79 dB                                                   3 hours

82 dB                                                   1 hour, 30 minutes

97 dB                                                   3 minutes

102 dB                                                 53 seconds

107 dB                                                16.7 seconds

117 dB                                                 1.7 seconds

Where's the 11?

Where’s the 11?

So what does all of this mean? 70 dB, for example, represents noise level similar to that of taking a shower, running the dishwasher, or having exposure to a busy street during the day. Stuff we can tolerate 24 hours per day, according to the EPA.

Studies related to dB levels in gyms, especially those with a discernible amount of background noise, suggest that most people who plug in to their own music are listening at an average of 75%  max volume. We’re talking about levels of 100 dB and up. Sporting events and rock concerts run around 105-115dB (by the way, did you know that everyone on stage and backstage at any music concert is protecting their own hearing? You might want to seriously consider following suit). Prolonged exposure to these levels day in and day out are a surefire way to destroy your ears.
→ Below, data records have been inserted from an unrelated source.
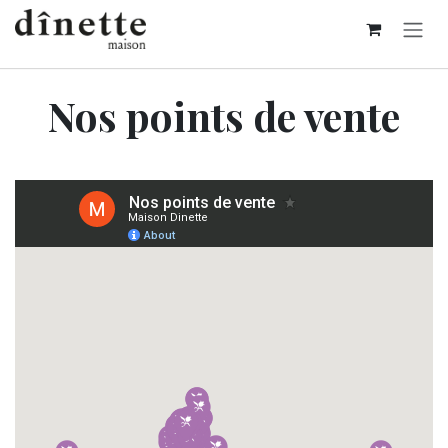
Se rendre au contenu
Nos points de vente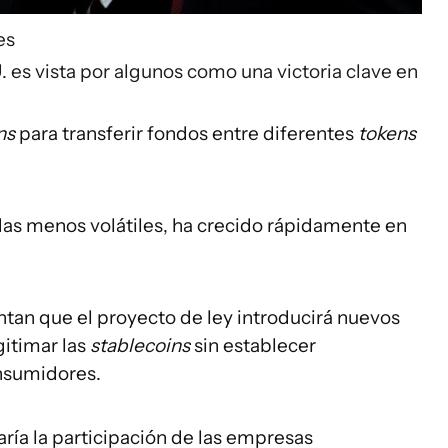
es
 es vista por algunos como una victoria clave en
ns
para transferir fondos entre diferentes
tokens
as menos volátiles, ha crecido rápidamente en
entan que el proyecto de ley introducirá nuevos
gitimar las
stablecoins
sin establecer
onsumidores.
ría la participación de las empresas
I’ve read several articles that suggest one of the most common injuries for fitness instructors isn’t knee damage or muscle sprains– but hearing loss. That’s a bit out of control if you ask me. No one has authority over the health of your ears. If you feel the music being played is too loud, do something about it. Believe me, I am one of those annoying types who will demand that a movie theater turn down the volume on certain movies if I feel endangered. Ear plugs are great, too.

In today’s world of super-smart people creating super-useful applications we can get on our phones, I have come across a few sound meter apps to measure exactly how loud the environment is. So far I love the Smart Tools Sound Meter (free) and NoiseMeter by JINASYS (also free). How lucky are we?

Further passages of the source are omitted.